Microbial fuel cells (MFCs) use the bacterial metabolism of a wide range of organic substrates, especially those in waste-streams, to produce potentially useful energy and conduct such important tasks as removing organic compounds from wastewater in an energy-efficient way. MFCs thus provide an environmentally sustainable approach for simultaneous wastewater treatment and recovery of value-added products. However, the research on MFCs is still in its infancy, as some key issues have not been well studied, such as scaling up MFCs and optimizing the design and control of MFCs. Those issues are complex as MFC performance depends on multiple operating and design parameters. To address these issues, we will extend existing anode models designed for lab-scale MFCs (1-10L) to large scale MFCs (>100 L) and develop the first modeling platform to systematically investigate the influence from operating parameters on the microbial growth and power production in scaled up MFCs. This project will enable the PI extend his existing research program (i.e., modeling microbial activities in biofilms) to a new application direction (i.e., bio-energy) in which potential external financial support is available. The proposed work thus constitutes the first step of the PI’s overall strategic research plan to design a general in-silico platform for the optimization of the design and operation of scaled up MFCs that can be used by the MFC research community so that a decent reputation will be built for his group at Villanova University.

Dr. Jeremy Kees
Department of Marketing
School of Business

SRF: Examination of the Emotional and Behavioral Impact of Graphic Health Warnings on Smokers

This research consists of a novel longitudinal study designed to examine the efficacy of on-package cigarette warning labels. Given recent legislation mandating the use of graphic health warnings (GHWs) on all cigarette packaging in the U.S., this project will extend previous research and examine how exposure to GHWs over time impacts smoker emotions, beliefs, and behaviors. While many studies have demonstrated effects from a single exposure to GHWs on “upstream” outcome variable such as attitude, beliefs, affect, and intentions to smoke, there is no research that demonstrates behavioral changes from a single exposure to a GHW. In fact, GHWs are probably not designed to work in this manner (i.e., smoker sees a GHW once and then makes a decision to quit). A longitudinal, between-subjects experiment will provide the best chance of showing changes in self-reported smoking related behavior. This design would also be able to detect any potential “wear out effects” and “boomerang effects” which are popular critiques of GHWs. This study will be the first of its kind to examine the impact of multiple exposures to GHWs over a period of time using an experimental design with a control condition. Results from this research will provide public policy makers with much needed data as they develop legislation around GHWs on cigarette packages.

Dr.
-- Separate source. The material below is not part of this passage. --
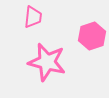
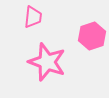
pink star: rotated 6 degrees clockwise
Joseph Lennon
Department of English
College of Liberal Arts and Sciences

SRF: The Hunger Artist: Marion Wallace-Dunlop and the Modern Hunger Strike, 1878-1929

This book project examines the transnational history of the hunger strikes in Great Britain, Ireland and India, focusing on its development as a public protest between the years of 1878 and 1929. The center of the study concerns the first modern hunger strike in July of 1909 in London’s Holloway Prison by Marion Wallace-Dunlop (1864-1942), the details of which have been previously unknown. Based on recently discovered diaries, letters, prison petitions of Marion Wallace-Dunlop and recently released arrest, prison, medical records, and correspondence, this project brings to light this oft-cited, but little studied, first women’s suffrage hunger strike. It situates it within the history of hunger and hunger striking across the British Empire.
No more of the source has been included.